[Available data]
+++

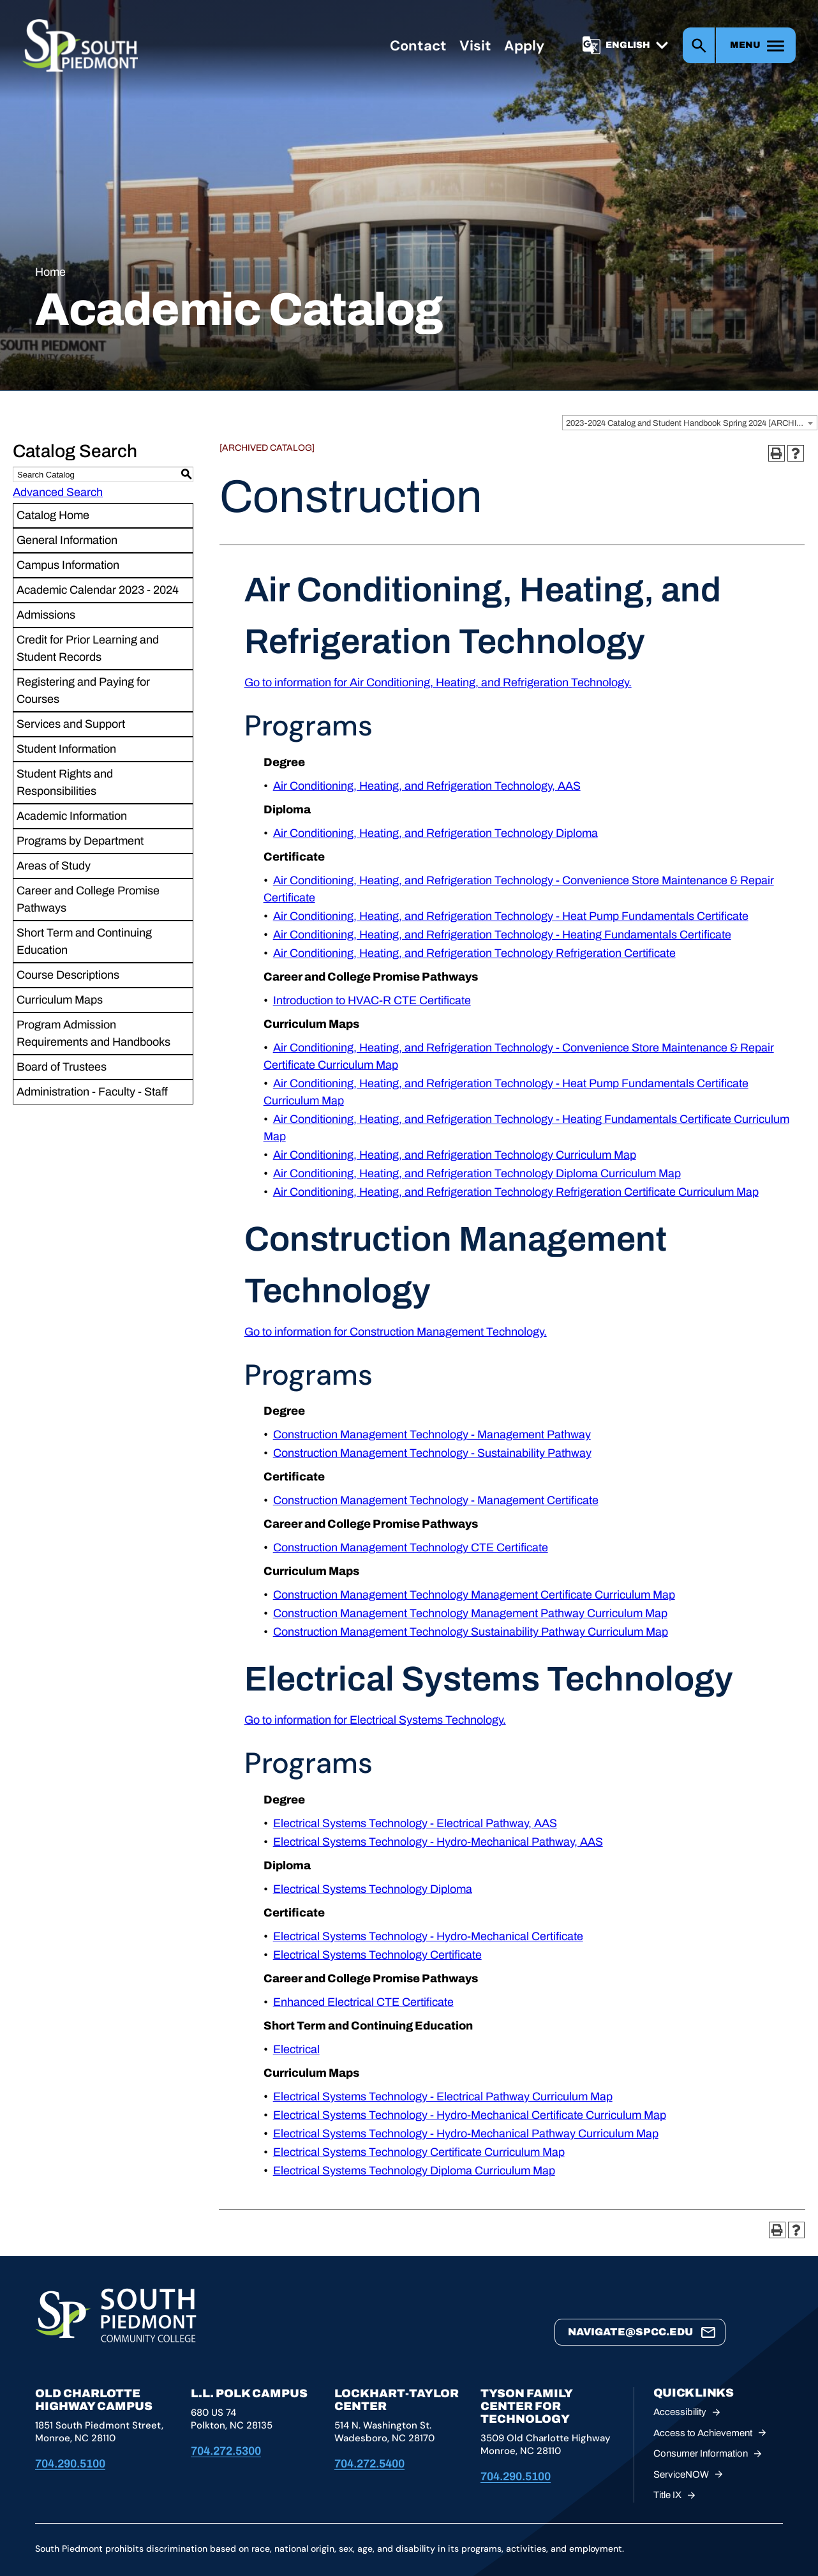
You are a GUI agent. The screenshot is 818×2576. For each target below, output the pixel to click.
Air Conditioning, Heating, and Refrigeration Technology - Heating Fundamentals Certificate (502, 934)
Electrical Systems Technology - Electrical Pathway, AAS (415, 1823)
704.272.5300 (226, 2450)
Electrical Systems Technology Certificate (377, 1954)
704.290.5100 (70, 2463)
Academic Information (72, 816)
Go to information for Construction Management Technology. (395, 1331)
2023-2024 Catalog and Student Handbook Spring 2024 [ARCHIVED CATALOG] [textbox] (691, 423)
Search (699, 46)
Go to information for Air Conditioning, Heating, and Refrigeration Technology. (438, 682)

+++

[Exercise aim] Output the lines above in full and exactly as given, omitting any pictures.

[Result]
You are a GUI agent. The screenshot is 818×2576. For each target below, output the pixel to click.
Air Conditioning, Heating, and Refrigeration Technology - Heating Fundamentals Certificate (502, 934)
Electrical Systems Technology - Electrical Pathway, AAS (415, 1823)
704.272.5300 (226, 2450)
Electrical Systems Technology Certificate (377, 1954)
704.290.5100 (70, 2463)
Academic Information (72, 816)
Go to information for Construction Management Technology. (395, 1331)
2023-2024 Catalog and Student Handbook Spring 2024 [ARCHIVED CATALOG] [textbox] (691, 423)
Search (699, 46)
Go to information for Air Conditioning, Heating, and Refrigeration Technology. (438, 682)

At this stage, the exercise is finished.